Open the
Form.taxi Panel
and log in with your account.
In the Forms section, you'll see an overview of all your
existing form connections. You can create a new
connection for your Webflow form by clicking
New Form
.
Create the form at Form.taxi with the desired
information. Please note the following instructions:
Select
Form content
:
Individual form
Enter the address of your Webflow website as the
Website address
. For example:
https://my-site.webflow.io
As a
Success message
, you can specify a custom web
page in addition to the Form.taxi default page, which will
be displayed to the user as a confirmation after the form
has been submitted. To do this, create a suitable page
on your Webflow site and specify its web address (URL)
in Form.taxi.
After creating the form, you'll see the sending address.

▸ **WHAT YOU NEED TO DO**: Scan the material above for the string "your". Copy each line that holds it.

▸ **REPLY TO THE EXERCISE**:
and log in with your account.
In the Forms section, you'll see an overview of all your
connection for your Webflow form by clicking
Enter the address of your Webflow website as the
on your Webflow site and specify its web address (URL)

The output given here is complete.